最初にその判断に触れたとき、何故彼女がそう感じるのか、何が彼女にそう感じさせるのかを知ろうとし、言葉にしようとした。でも、直接彼女に質問しても「だって、うざいじゃないですか~」の一言で深彫りすることすら出来なかった。そのうちに、私が何かを見せる、彼女が「うざい」か「うざくない」かの2択の判断をする、私が対策や対応を考えるというワークフローが出来上がっていった。彼女に質問しても理由は分からない。でもその直感的な判断は身近の誰にもない特性だった。得難い逸材だ。

Ridualは今でこそ、ページ間のリンクやリソース関係のみを扱っているが、当初はページ内のデザインパーツにも踏み込んでいた。最近はCSSで書かれることも多くはなっているが、ページ内のレイアウトは基本的にはTableタグで書かれるのが主流だ。そのレイアウトのパターンから配置するリソース、更にはそのリンクやformタグ等、様々なHTMLの機能要素をよく使われる単位でまとめて「ユニット」に再編成して、サイト構造を記述できるようにした。

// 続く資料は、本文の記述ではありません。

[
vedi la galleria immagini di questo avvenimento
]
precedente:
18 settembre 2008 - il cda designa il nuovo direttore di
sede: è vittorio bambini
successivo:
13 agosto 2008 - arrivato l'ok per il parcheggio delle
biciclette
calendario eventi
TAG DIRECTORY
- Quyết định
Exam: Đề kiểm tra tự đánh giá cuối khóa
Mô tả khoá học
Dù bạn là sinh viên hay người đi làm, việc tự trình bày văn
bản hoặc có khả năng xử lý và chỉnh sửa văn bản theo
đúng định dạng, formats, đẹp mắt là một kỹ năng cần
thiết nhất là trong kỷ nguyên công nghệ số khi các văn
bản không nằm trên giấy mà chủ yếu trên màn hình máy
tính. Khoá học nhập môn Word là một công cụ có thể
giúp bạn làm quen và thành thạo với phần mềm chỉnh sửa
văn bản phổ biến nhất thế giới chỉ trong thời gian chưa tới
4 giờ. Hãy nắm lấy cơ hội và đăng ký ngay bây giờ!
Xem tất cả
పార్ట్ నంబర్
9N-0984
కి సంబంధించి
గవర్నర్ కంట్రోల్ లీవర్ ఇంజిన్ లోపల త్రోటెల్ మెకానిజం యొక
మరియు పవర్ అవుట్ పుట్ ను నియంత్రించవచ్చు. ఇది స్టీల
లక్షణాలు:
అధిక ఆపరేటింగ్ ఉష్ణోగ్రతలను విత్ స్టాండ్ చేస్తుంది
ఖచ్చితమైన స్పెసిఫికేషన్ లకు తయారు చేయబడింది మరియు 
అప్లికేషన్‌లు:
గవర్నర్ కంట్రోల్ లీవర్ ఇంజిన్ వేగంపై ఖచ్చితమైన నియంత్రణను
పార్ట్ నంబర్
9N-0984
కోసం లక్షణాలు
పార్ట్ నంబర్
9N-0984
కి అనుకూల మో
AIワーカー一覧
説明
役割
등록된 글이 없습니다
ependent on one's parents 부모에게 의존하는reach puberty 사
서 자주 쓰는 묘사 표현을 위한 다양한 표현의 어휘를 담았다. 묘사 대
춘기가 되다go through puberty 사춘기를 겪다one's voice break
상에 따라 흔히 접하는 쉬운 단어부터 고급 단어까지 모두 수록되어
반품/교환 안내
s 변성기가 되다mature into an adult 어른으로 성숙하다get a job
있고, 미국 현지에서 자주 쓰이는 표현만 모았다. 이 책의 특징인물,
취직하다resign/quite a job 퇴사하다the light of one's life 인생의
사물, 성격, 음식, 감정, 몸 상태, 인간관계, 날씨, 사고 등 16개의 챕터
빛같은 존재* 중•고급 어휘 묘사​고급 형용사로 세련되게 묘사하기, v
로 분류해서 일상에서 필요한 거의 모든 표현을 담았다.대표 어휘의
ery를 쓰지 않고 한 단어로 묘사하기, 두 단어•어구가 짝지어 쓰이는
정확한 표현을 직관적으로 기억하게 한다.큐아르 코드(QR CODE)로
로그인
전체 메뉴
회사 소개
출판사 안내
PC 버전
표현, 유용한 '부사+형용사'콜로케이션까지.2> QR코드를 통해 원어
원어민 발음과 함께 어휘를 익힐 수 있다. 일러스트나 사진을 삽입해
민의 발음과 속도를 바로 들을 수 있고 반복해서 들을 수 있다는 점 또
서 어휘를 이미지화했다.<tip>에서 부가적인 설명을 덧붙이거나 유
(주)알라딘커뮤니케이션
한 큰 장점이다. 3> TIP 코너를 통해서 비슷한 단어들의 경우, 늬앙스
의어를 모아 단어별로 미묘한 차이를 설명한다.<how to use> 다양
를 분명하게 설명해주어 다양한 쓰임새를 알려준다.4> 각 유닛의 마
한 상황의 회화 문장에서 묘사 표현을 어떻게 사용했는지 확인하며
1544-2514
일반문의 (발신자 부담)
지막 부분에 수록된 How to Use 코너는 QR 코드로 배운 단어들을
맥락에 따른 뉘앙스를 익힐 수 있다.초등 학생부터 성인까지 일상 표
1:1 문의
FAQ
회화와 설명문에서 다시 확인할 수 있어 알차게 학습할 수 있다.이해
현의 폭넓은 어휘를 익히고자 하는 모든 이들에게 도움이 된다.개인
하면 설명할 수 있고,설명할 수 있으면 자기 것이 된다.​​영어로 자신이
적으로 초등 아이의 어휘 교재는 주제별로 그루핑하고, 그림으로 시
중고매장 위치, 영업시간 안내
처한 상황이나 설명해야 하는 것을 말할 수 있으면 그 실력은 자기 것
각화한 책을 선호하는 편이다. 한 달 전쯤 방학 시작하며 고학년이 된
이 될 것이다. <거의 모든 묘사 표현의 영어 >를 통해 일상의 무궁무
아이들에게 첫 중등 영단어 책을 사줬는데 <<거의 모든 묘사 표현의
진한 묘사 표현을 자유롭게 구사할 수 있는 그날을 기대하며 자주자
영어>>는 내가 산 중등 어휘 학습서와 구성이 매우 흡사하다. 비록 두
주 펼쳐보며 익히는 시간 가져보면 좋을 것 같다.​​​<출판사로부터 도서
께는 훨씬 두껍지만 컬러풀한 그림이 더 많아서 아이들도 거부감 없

まぁそこそこの記述は可能で、それなりの形にはなったと思っていた。サイトを開発する際、ソースを見るまえに、tableがどうのような形に配置されているのか等を一目瞭然の姿にした。どんな絵が使われていようと小さなアイコンで、そこに絵があることだけを表示したので、純粋に構造だけを把握できた。更にその構造自体をコピーペーストできたので、複製ベースのサイト構成はまぁまぁ楽だったと今でも思っている。但し、これはまだDreamweaver等でもtemplate機能がまだ整備されていない時代の話。

ところが、こうのようなHTML機能をブロックのように扱うには致命的な問題があった。一つは新規に作成する場合はまだ良いが、既存のサイトをこの世界に持ち込むことの困難さ。HTMLコードをこのユニットに翻訳してやる必要があった。もう一つは、1ページを作成するのに必要なユニットの数が半端なものではなかったこと。

後者は、その「彼女」に一言で切り捨てられる。うざい。時間もコストもかけている。ない知恵絞って泣きながら実装してきたものである。数分使って、この一言。チクショウと思って聞きなおしても、「だって、うざいじゃないですか」、と理由を考えるのも”うざそう”に笑う。当時のRidualは1ページに数十のユニットが乗るようにしてサイトを作って行く。操作する人間の限界から考えると50ページが上限だったかもしれない。どのリソースがどのページにリンクしているか等、分かり易くはあったが、こんな感じでサイトは作りたくない…そんな直感がうざいと言わせた、と理解した。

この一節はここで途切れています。